イヴまま様、すみませ~ん。せっかく頂いたコメントを見過ごしてしまっていました。改めてありがとうございます。そうですね、おいしいものを食べるシアワセはとっても大切。でもどこで止めるかが問題かも。美味しいものをたくさん、ではなく、いろいろと食べるのがいいのかも知れませんね。

> こんばんは kenjiさん
> どれも美味しそうですねー
> 鯖とポテトのお料理食べたいっ
> シアワセな風味の行き過ぎは・・・
> あらら・・・大変っ 
> チョコもケーキもほどほどにしなくちゃ。

Re: dinnerの間・・・、

それはうらやましいです。今日lakmeさんは鼻に抜ける残り香を堪能されるのでしょうね。
旅と同じで食事も、選んで出かけて待って、味わって、「美味しかった」と3度楽しめますね。

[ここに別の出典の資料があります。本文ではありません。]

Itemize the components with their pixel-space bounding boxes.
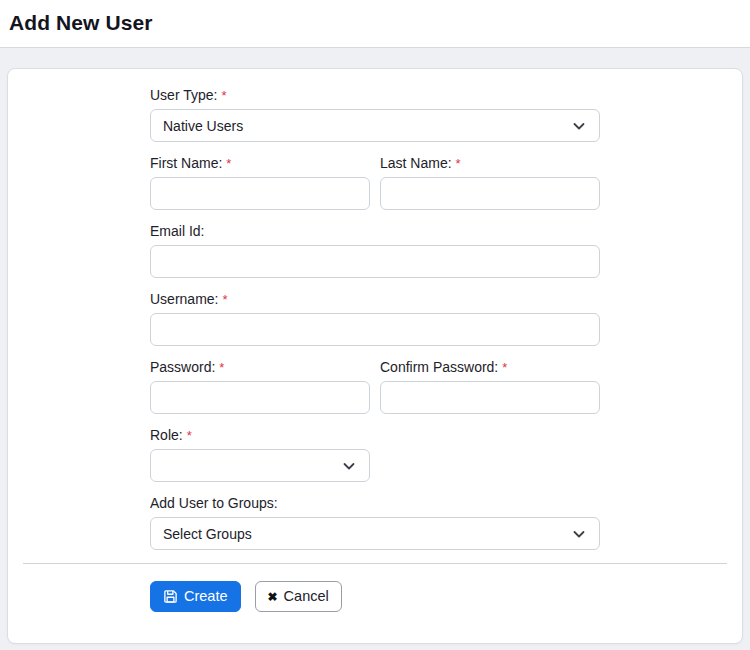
groups-selected-value: Select Groups — [163, 526, 252, 542]
cancel-button-label: Cancel — [284, 589, 329, 604]
create-button[interactable]: Create — [150, 581, 241, 612]
username-label: Username:* — [150, 291, 600, 307]
last-name-input[interactable] — [380, 177, 600, 210]
user-type-select[interactable]: Native Users — [150, 109, 600, 142]
field-name-row: First Name:* Last Name:* — [150, 155, 600, 210]
required-asterisk: * — [222, 292, 227, 307]
confirm-password-input[interactable] — [380, 381, 600, 414]
user-type-label: User Type:* — [150, 87, 600, 103]
role-label: Role:* — [150, 427, 600, 443]
page-header: Add New User — [0, 0, 750, 48]
role-select[interactable] — [150, 449, 370, 482]
last-name-label: Last Name:* — [380, 155, 600, 171]
field-password-row: Password:* Confirm Password:* — [150, 359, 600, 414]
username-input[interactable] — [150, 313, 600, 346]
first-name-input[interactable] — [150, 177, 370, 210]
field-last-name: Last Name:* — [380, 155, 600, 210]
chevron-down-icon — [571, 526, 587, 542]
add-user-card: User Type:* Native Users First Name:* — [7, 68, 743, 644]
first-name-label: First Name:* — [150, 155, 370, 171]
user-type-selected-value: Native Users — [163, 118, 243, 134]
x-icon: ✖ — [268, 591, 278, 603]
field-role: Role:* — [150, 427, 600, 482]
required-asterisk: * — [226, 156, 231, 171]
form-footer: Create ✖ Cancel — [150, 564, 600, 612]
required-asterisk: * — [502, 360, 507, 375]
field-groups: Add User to Groups: Select Groups — [150, 495, 600, 550]
field-username: Username:* — [150, 291, 600, 346]
password-label: Password:* — [150, 359, 370, 375]
confirm-password-label: Confirm Password:* — [380, 359, 600, 375]
create-button-label: Create — [184, 589, 228, 604]
field-email: Email Id: — [150, 223, 600, 278]
chevron-down-icon — [341, 458, 357, 474]
cancel-button[interactable]: ✖ Cancel — [255, 581, 342, 612]
add-user-form: User Type:* Native Users First Name:* — [150, 87, 600, 550]
required-asterisk: * — [219, 360, 224, 375]
field-confirm-password: Confirm Password:* — [380, 359, 600, 414]
page-title: Add New User — [9, 11, 740, 35]
page-content: User Type:* Native Users First Name:* — [0, 48, 750, 650]
required-asterisk: * — [456, 156, 461, 171]
password-input[interactable] — [150, 381, 370, 414]
field-password: Password:* — [150, 359, 370, 414]
field-first-name: First Name:* — [150, 155, 370, 210]
email-input[interactable] — [150, 245, 600, 278]
required-asterisk: * — [187, 428, 192, 443]
groups-label: Add User to Groups: — [150, 495, 600, 511]
save-icon — [163, 589, 178, 604]
required-asterisk: * — [221, 88, 226, 103]
field-user-type: User Type:* Native Users — [150, 87, 600, 142]
email-label: Email Id: — [150, 223, 600, 239]
chevron-down-icon — [571, 118, 587, 134]
groups-select[interactable]: Select Groups — [150, 517, 600, 550]
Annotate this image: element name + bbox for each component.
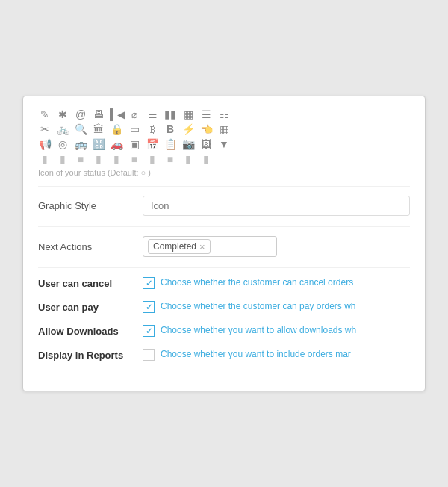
clipboard-icon[interactable]: 📋 xyxy=(164,138,177,150)
completed-tag: Completed × xyxy=(148,239,211,254)
checkbox-3[interactable] xyxy=(143,349,155,361)
binoculars-icon[interactable]: 🔍 xyxy=(74,123,87,135)
checkbox-row-3: Display in Reports Choose whether you wa… xyxy=(38,349,410,361)
icon-row-4: ▮ ▮ ■ ▮ ▮ ■ ▮ ■ ▮ ▮ xyxy=(38,153,410,165)
bold-icon[interactable]: B xyxy=(164,123,177,135)
settings-panel: ✎ ✱ @ 🖶 ▌◀ ⌀ ⚌ ▮▮ ▦ ☰ ⚏ ✂ 🚲 🔍 🏛 🔒 ▭ ₿ B … xyxy=(22,96,426,391)
checkbox-label-1: User can pay xyxy=(38,301,143,313)
icon-hint: Icon of your status (Default: ○ ) xyxy=(38,168,410,177)
divider-1 xyxy=(38,186,410,187)
icon-row-3: 📢 ◎ 🚌 🔠 🚗 ▣ 📅 📋 📷 🖼 ▼ xyxy=(38,138,410,150)
target-icon[interactable]: ◎ xyxy=(56,138,69,150)
icon-row-2: ✂ 🚲 🔍 🏛 🔒 ▭ ₿ B ⚡ 👈 ▦ xyxy=(38,123,410,135)
icon-row-1: ✎ ✱ @ 🖶 ▌◀ ⌀ ⚌ ▮▮ ▦ ☰ ⚏ xyxy=(38,108,410,120)
checkbox-desc-2: Choose whether you want to allow downloa… xyxy=(161,325,410,335)
barchart-icon[interactable]: ▮▮ xyxy=(164,108,177,120)
rewind-icon[interactable]: ▌◀ xyxy=(110,108,123,120)
checkbox-row-0: User can cancel Choose whether the custo… xyxy=(38,277,410,289)
columns-icon[interactable]: ⚌ xyxy=(146,108,159,120)
checkbox-content-0: Choose whether the customer can cancel o… xyxy=(143,277,410,289)
next-actions-row: Next Actions Completed × xyxy=(38,236,410,257)
pencil-icon[interactable]: ✎ xyxy=(38,108,52,120)
square-icon[interactable]: ▭ xyxy=(128,123,141,135)
faded-icon-6[interactable]: ■ xyxy=(128,153,141,165)
graphic-style-input[interactable] xyxy=(143,196,410,216)
checkbox-row-1: User can pay Choose whether the customer… xyxy=(38,301,410,313)
more-icon[interactable]: ▼ xyxy=(217,138,231,150)
graphic-style-label: Graphic Style xyxy=(38,200,143,211)
text-icon[interactable]: 🔠 xyxy=(92,138,105,150)
print-icon[interactable]: 🖶 xyxy=(92,108,105,120)
faded-icon-4[interactable]: ▮ xyxy=(92,153,105,165)
bitcoin-icon[interactable]: ₿ xyxy=(146,123,159,135)
checkbox-1[interactable] xyxy=(143,301,155,313)
faded-icon-2[interactable]: ▮ xyxy=(56,153,69,165)
checkbox-desc-3: Choose whether you want to include order… xyxy=(161,349,410,359)
faded-icon-5[interactable]: ▮ xyxy=(110,153,123,165)
graphic-style-row: Graphic Style xyxy=(38,196,410,216)
checkbox-label-3: Display in Reports xyxy=(38,349,143,361)
building-icon[interactable]: 🏛 xyxy=(92,123,105,135)
scissors-icon[interactable]: ✂ xyxy=(38,123,52,135)
checkbox-row-2: Allow Downloads Choose whether you want … xyxy=(38,325,410,337)
next-actions-label: Next Actions xyxy=(38,241,143,252)
checkbox-section: User can cancel Choose whether the custo… xyxy=(38,277,410,361)
faded-icon-7[interactable]: ▮ xyxy=(146,153,159,165)
asterisk-icon[interactable]: ✱ xyxy=(56,108,69,120)
checkbox-label-0: User can cancel xyxy=(38,277,143,289)
next-actions-value: Completed × xyxy=(143,236,410,257)
checkbox-label-2: Allow Downloads xyxy=(38,325,143,337)
list-icon[interactable]: ☰ xyxy=(199,108,213,120)
cursor-icon[interactable]: 👈 xyxy=(199,123,213,135)
faded-icon-8[interactable]: ■ xyxy=(164,153,177,165)
checkbox-0[interactable] xyxy=(143,277,155,289)
bus-icon[interactable]: 🚌 xyxy=(74,138,87,150)
ban-icon[interactable]: ⌀ xyxy=(128,108,141,120)
checkbox-content-3: Choose whether you want to include order… xyxy=(143,349,410,361)
checkbox-content-2: Choose whether you want to allow downloa… xyxy=(143,325,410,337)
calendar-icon[interactable]: 📅 xyxy=(146,138,159,150)
faded-icon-1[interactable]: ▮ xyxy=(38,153,52,165)
table-icon[interactable]: ⚏ xyxy=(217,108,231,120)
tag-text: Completed xyxy=(153,241,196,252)
checkbox-desc-0: Choose whether the customer can cancel o… xyxy=(161,277,410,288)
checkbox-content-1: Choose whether the customer can pay orde… xyxy=(143,301,410,313)
image-icon[interactable]: 🖼 xyxy=(199,138,213,150)
grid-icon[interactable]: ▦ xyxy=(181,108,195,120)
apps-icon[interactable]: ▣ xyxy=(128,138,141,150)
divider-3 xyxy=(38,267,410,268)
car-icon[interactable]: 🚗 xyxy=(110,138,123,150)
lightning-icon[interactable]: ⚡ xyxy=(181,123,195,135)
faded-icon-10[interactable]: ▮ xyxy=(199,153,213,165)
at-icon[interactable]: @ xyxy=(74,108,87,120)
graphic-style-value xyxy=(143,196,410,216)
camera-icon[interactable]: 📷 xyxy=(181,138,195,150)
checkbox-2[interactable] xyxy=(143,325,155,337)
pattern-icon[interactable]: ▦ xyxy=(217,123,231,135)
divider-2 xyxy=(38,226,410,227)
tag-remove-button[interactable]: × xyxy=(199,242,205,252)
faded-icon-3[interactable]: ■ xyxy=(74,153,87,165)
megaphone-icon[interactable]: 📢 xyxy=(38,138,52,150)
shield-icon[interactable]: 🔒 xyxy=(110,123,123,135)
tag-container: Completed × xyxy=(143,236,277,257)
faded-icon-9[interactable]: ▮ xyxy=(181,153,195,165)
icon-grid: ✎ ✱ @ 🖶 ▌◀ ⌀ ⚌ ▮▮ ▦ ☰ ⚏ ✂ 🚲 🔍 🏛 🔒 ▭ ₿ B … xyxy=(38,108,410,165)
bike-icon[interactable]: 🚲 xyxy=(56,123,69,135)
checkbox-desc-1: Choose whether the customer can pay orde… xyxy=(161,301,410,311)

> 今日は、夜、美味しいものを食べに出かけるのですが、オルソネイザル、レトロネイザルを感じようと、鼻をフガフガしてしまいそうです。

dinnerの間・・・、

今日は、夜、美味しいものを食べに出かけるのですが、オルソネイザル、レトロネイザルを感じようと、鼻をフガフガしてしまいそうです。

No title

こんばんは kenjiさん
どれも美味しそうですねー
鯖とポテトのお料理食べたいっ
シアワセな風味の行き過ぎは・・・
あらら・・・大変っ 
チョコもケーキもほどほどにしなくちゃ。